# Finding the density function of the sum of two random variables

Let X, Y have joint pdf: $f(x,y) = \frac{1}{2}(x+y)e^{(-x+y)}$ for $0<x<\infty$ and $0<y<\infty$.

Find the probability density function $f_Z(z)$ for the sum $Z = X+Y$ for all $-\infty<z<\infty$.

I am trying to solve it by finding the marginal distributions $f_x(x)$ and $f_y(y)$, then integrating $\int_{-\infty}^{\infty}f_x(z-y)f_ydy$ to get $f_z(z)$. Is this the right approach?

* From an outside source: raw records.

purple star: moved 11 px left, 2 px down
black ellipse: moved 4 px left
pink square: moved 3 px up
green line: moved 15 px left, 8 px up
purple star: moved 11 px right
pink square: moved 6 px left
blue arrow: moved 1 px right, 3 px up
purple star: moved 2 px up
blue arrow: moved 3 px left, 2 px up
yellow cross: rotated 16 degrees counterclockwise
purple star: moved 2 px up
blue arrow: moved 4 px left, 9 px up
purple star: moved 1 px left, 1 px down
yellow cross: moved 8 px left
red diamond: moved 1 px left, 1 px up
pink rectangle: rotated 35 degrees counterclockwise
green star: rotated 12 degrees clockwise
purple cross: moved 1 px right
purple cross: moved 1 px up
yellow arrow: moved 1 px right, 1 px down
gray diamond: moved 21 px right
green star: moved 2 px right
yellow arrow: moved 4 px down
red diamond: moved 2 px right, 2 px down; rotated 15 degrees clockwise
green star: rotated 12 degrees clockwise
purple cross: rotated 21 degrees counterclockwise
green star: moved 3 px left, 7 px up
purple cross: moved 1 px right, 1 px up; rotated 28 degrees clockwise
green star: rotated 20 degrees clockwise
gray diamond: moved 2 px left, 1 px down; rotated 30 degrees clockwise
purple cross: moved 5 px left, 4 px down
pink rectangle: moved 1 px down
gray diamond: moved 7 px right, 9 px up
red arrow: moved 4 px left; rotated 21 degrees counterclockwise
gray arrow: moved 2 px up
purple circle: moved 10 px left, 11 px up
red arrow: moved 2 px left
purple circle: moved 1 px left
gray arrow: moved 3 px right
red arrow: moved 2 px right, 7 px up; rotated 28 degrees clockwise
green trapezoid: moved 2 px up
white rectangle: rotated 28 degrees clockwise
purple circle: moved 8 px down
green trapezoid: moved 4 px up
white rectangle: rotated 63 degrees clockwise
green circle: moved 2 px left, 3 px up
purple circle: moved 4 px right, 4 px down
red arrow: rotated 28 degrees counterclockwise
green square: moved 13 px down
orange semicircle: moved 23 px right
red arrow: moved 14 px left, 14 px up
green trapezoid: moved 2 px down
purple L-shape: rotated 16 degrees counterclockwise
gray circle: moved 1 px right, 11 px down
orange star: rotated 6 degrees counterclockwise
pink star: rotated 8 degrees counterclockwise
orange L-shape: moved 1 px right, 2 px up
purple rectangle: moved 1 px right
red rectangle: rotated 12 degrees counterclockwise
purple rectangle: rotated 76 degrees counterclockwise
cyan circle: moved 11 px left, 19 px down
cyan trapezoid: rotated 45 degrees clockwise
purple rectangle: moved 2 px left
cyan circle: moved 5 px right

• Your pdf is plainly incorrect in the term $exp(-x+y)$, as this will explode out for large $y$. Presumably you mean $exp[-(x+y)]$ ... – wolfies Dec 5 '13 at 12:40

The joint density lives in the first quadrant, so $Z\gt 0$. Thus we are only interested in the density of $Z$ for $z\gt 0$.
I would travel via the cdf of $Z$. We want the probability that $X+Y\le z$. For that, we want to integrate $(x+y)e^{-(x+y)}$ over the part of the first quadrant below the line $x+y=z$. Because of the shape of the integrand, it is best to use a transformation, $x+y=u$, $y=v$. (It is somewhat more pleasant to find $\Pr(Z\gt z)$.)
Remark: The following informal idea can be turned into a formal argument. The density function $f_Z(z)$, times $dz$, is roughly the probability that $Z$ lies between $z$ and $z+dz$. Looking at the density function, we see this is approximately $ze^{-z} dz$.